Marsé se encargó de todo, buscó las fotos e incluso hizo los pies. La idea de recuperar los dos libros en uno ha sido de Pere Gimferrer, que, con Eduardo Mendoza, estuvo ayer con Juan Marsé en la presentación del libro.
Pregunta. ¿Cómo aceptó un encargo tan alejado de sus gustos?
Respuesta. Dejando al lado el interés estrictamente crematístico -muy importante y decisivo, por supuesto-, hubo otras razones. Yo siempre supe que mi bagaje cultural dejaba bastante que desear. Pensé que una inmersión en la realidad vivida de dos décadas tan decisivas para el mundo no le vendría mal al chico de las aventis que cada dos por tres se le iba el santo al cine.
P. ¿Y le fue bien?
R. Fue interesante, y de efectos inesperados en mi relación con la literatura. Este testimonio gráfico y literario a través de 20 años está aparentemente muy alejado de mis inquietudes literarias, y más en aquella época en que estaba escribiendo Si te dicen que
caí, una novela muchísimo más deudora de lo imaginario que de lo real. Y sin embargo, contra todo pronóstico, aquella tan poco deseada inmersión en los años treinta y cuarenta, en una realidad que se me antojaba tan poco estimulante, me ayudó a resolver no pocos problemas de tono y estructura de la ficción que estaba intentando sacar adelante.
P. Siempre dice que lo que más le interesa es enganchar al lector.
R. Con tal de atrapar al lector desde la primera página soy capaz de todo, menos de disfrazarme de intelectual, que es el peor disfraz que puede ponerse un novelista.
P. Siempre revisa y reescribe sus libros, ¿por qué no lo ha hecho con éste?
R. No es una novela, el terreno en el que me siento más seguro y absolutamente responsable de lo que digo, y también de lo que callo. Se trata de textos que escribí hace más de 30 años, textos que no había vuelto a leer y que al hacerlo ahora he sentido, por alguna razón que no sabría precisar, como si el tiempo los hubiera congelado. Me he limitado a corregir alguna imprecisión y a matizar alguna opinión, pero he preferido dejar casi todo como estaba, aunque sólo fuera para dejar constancia de cómo puede condicionar la censura y la autocensura de la época.
P. ¿Hubo, pues, autocensura?
R. ¿Podría haber ido más lejos al hablar de la España franquista que nos repugnaba? Difícil saberlo. En tiempos de ignominia, el gusano invisible de la autocensura habita silencioso el lado más sombrío de la conciencia. Me habría gustado dedicar un capítulo a la guerrilla antifranquista, a los Quico Sabater y al Facerías y a tantos otros que fueron abatidos en el loco intento de darle la vuelta a la tortilla, pero, naturalmente, la censura lo habría impedido.

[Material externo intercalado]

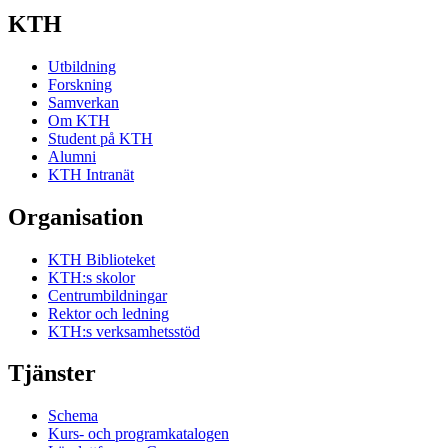
KTH
Utbildning
Forskning
Samverkan
Om KTH
Student på KTH
Alumni
KTH Intranät
Organisation
KTH Biblioteket
KTH:s skolor
Centrumbildningar
Rektor och ledning
KTH:s verksamhetsstöd
Tjänster
Schema
Kurs- och programkatalogen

P. Se nota que se siente más cómodo hablando de mujeres, de cine o de las canciones de la época que de temas políticos.
R. Sí, hablando de la vida cotidiana y hasta de los deportes y las diversiones. Me resultaba mucho más gratificante que prestar atención a la farsa política nacional o a los horrores de la política internacional. El horror, claro, no podía dejarse de lado, estaba en la entraña misma de ambas décadas. La dificultad estaba en atribuir la comisión de ese horror a quien le correspondía.
P. ¿Tuvo problemas de censura?
R. Dejando de lado el caso de Si te dicen que
caí, que no pudo publicarse hasta después de muerto Paco Rana, disculpe la licencia poética, es que es algo que me habría gustado tanto meter en las décadas y no pude, tuve problemas con Últimas tardes con
Teresa, en 1965, pero se resolvieron. No me consta que la primera edición de estas décadas tuviera serios problemas.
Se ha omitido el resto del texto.